Sunday, March 21, 2010
Maricón
Puta, hay bastantes gringos maricones en el país, ¿verdad?
Which translates to: Damn, there are a lot of Gringo fags in the country
My blood freezes, then boils. I want to say something, scream something, lash out, but I decide to pretend I do not understand Spanish. Somehow I find dignity in my feigned ignorance. I calmly rinse the soap from my hands, and leave the restroom.
Now let me back track a little bit. I have been in San Salvador, the capitol city, for about a week. I came in on Monday to meet with the doctors about my asthma, and they still have not authorized me to leave. Apparently I only use 80 percent of my lung capacity when I breathe. I feel fine, probably because I have lived with asthma my whole life, but the doctors want to see if they can improve my lungs. So, here I am with two days worth of clothes trying to make my volunteer budget last over an unexpected week in the capitol. Which leads me to Wednesday, the day of the gringo fag incident.
On Wednesday I decided to go see a theatre production in a Central American Theatre Festival. I was super excited to see some performance art. It has been about eight months since I have seen any form of theatre, dance, or musical performance, and I was praising my luck for being in San Salvador at the same time as a Theatre Festival. The theatre is inside of the Metro Centro mall, a shopping center catering mostly to middle class Salvadorans. There I was, washing my hands in the Metro Centro food court bathroom, when it happened.
It was the first time anyone had ever directed hate speech at me, and it hit me like a slap to the face. The word in itself did not bother me so much as the situation. Maricón is such a common word to hear. Just yesterday, I was waiting at a busy bus stop, idly watching a family of street vendors. They had an assortment of pirated movies sprawled out on the hot sidewalk. A little boy in the family was playing among the movies with his sister and somehow got glitter on his face. His mother notices and scolds, Mira como andas bien maricoñado con brillo en la cara. Brillo no es para niños varones. (Look how you are all fagged-out with glitter on your face. Glitter is not for little boys.) I frown. The mother notices me and sends a knowing smile, thinking I frown at the atrocity of a little boy with glitter on his face. A vast chasm of difference stretches between my dismay at witnessing the creation of gender roles in a machisto culture and the mother´s smile. The point is maricón is a word I am more or less accustomed to now. I am not accustomed to having it directed at me, nor to hearing it in the capitol.

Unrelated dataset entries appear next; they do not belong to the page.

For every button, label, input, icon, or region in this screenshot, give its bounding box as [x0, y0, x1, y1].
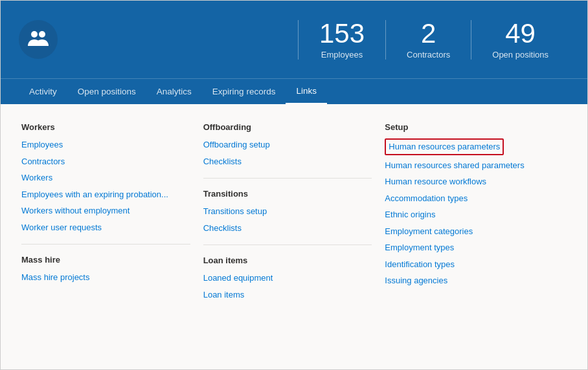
stat-item-contractors: 2 Contractors — [385, 20, 471, 60]
link-loan-items[interactable]: Loan items — [203, 288, 372, 301]
nav-item-open-positions[interactable]: Open positions — [67, 78, 146, 104]
section-heading-setup: Setup — [385, 122, 554, 132]
navbar: ActivityOpen positionsAnalyticsExpiring … — [1, 78, 587, 104]
link-employment-types[interactable]: Employment types — [385, 241, 554, 254]
nav-item-expiring-records[interactable]: Expiring records — [202, 78, 286, 104]
header-stats: 153 Employees 2 Contractors 49 Open posi… — [298, 20, 569, 60]
link-employees[interactable]: Employees — [21, 138, 190, 151]
app-frame: 153 Employees 2 Contractors 49 Open posi… — [0, 0, 588, 370]
link-transitions-setup[interactable]: Transitions setup — [203, 205, 372, 218]
nav-item-analytics[interactable]: Analytics — [146, 78, 202, 104]
stat-number: 49 — [505, 20, 536, 47]
stat-label: Contractors — [407, 50, 450, 60]
link-human-resources-parameters[interactable]: Human resources parameters — [389, 140, 500, 153]
link-mass-hire-projects[interactable]: Mass hire projects — [21, 271, 190, 284]
link-workers[interactable]: Workers — [21, 171, 190, 184]
link-employment-categories[interactable]: Employment categories — [385, 225, 554, 238]
highlighted-link-box: Human resources parameters — [385, 138, 504, 155]
offboarding-column: OffboardingOffboarding setupChecklistsTr… — [203, 122, 385, 356]
link-accommodation-types[interactable]: Accommodation types — [385, 192, 554, 205]
section-heading-mass-hire: Mass hire — [21, 255, 190, 265]
link-loaned-equipment[interactable]: Loaned equipment — [203, 272, 372, 285]
section-divider — [203, 178, 372, 179]
svg-point-1 — [39, 31, 45, 38]
link-ethnic-origins[interactable]: Ethnic origins — [385, 208, 554, 221]
link-offboarding-setup[interactable]: Offboarding setup — [203, 138, 372, 151]
stat-label: Employees — [321, 50, 363, 60]
setup-column: SetupHuman resources parametersHuman res… — [385, 122, 567, 356]
link-workers-without-employment[interactable]: Workers without employment — [21, 204, 190, 217]
workers-column: WorkersEmployeesContractorsWorkersEmploy… — [21, 122, 203, 356]
people-group-icon — [27, 28, 50, 51]
section-heading-offboarding: Offboarding — [203, 122, 372, 132]
svg-point-0 — [31, 31, 38, 38]
link-issuing-agencies[interactable]: Issuing agencies — [385, 274, 554, 287]
link-human-resource-workflows[interactable]: Human resource workflows — [385, 175, 554, 188]
link-contractors[interactable]: Contractors — [21, 155, 190, 168]
section-divider — [203, 245, 372, 245]
stat-number: 153 — [319, 20, 365, 47]
stat-item-open-positions: 49 Open positions — [471, 20, 569, 60]
app-icon — [19, 20, 58, 59]
stat-label: Open positions — [492, 50, 548, 60]
nav-item-links[interactable]: Links — [286, 78, 327, 104]
section-heading-loan-items: Loan items — [203, 256, 372, 265]
content-area: WorkersEmployeesContractorsWorkersEmploy… — [1, 104, 587, 369]
link-checklists[interactable]: Checklists — [203, 155, 372, 168]
link-employees-with-an-expiring-probation---[interactable]: Employees with an expiring probation... — [21, 188, 190, 201]
header: 153 Employees 2 Contractors 49 Open posi… — [1, 1, 587, 78]
link-identification-types[interactable]: Identification types — [385, 258, 554, 271]
nav-item-activity[interactable]: Activity — [19, 78, 67, 104]
section-divider — [21, 244, 190, 245]
section-heading-transitions: Transitions — [203, 189, 372, 199]
link-checklists[interactable]: Checklists — [203, 222, 372, 235]
stat-item-employees: 153 Employees — [298, 20, 385, 60]
stat-number: 2 — [421, 20, 436, 47]
link-human-resources-shared-parameters[interactable]: Human resources shared parameters — [385, 159, 554, 172]
link-worker-user-requests[interactable]: Worker user requests — [21, 221, 190, 234]
section-heading-workers: Workers — [21, 122, 190, 132]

I come to San Salvador to relax, to be myself, let down the act I put on in my community, to wear V-necks if I feel like it. I always imagined San Salvador as a safe zone for my identity, a place where I can be the Eric I was in the States - go out dancing, watch theatre, see movies in English, openly consume alcohol, sit in cafes with my legs crossed. Wednesday I had a major reality check. Even though San Salvador is significantly more cosmopolitan and diverse than my rural home, it is still in El Salvador and subject to all of the biases and prejudices that exist in the culture. It was a very sobering experience.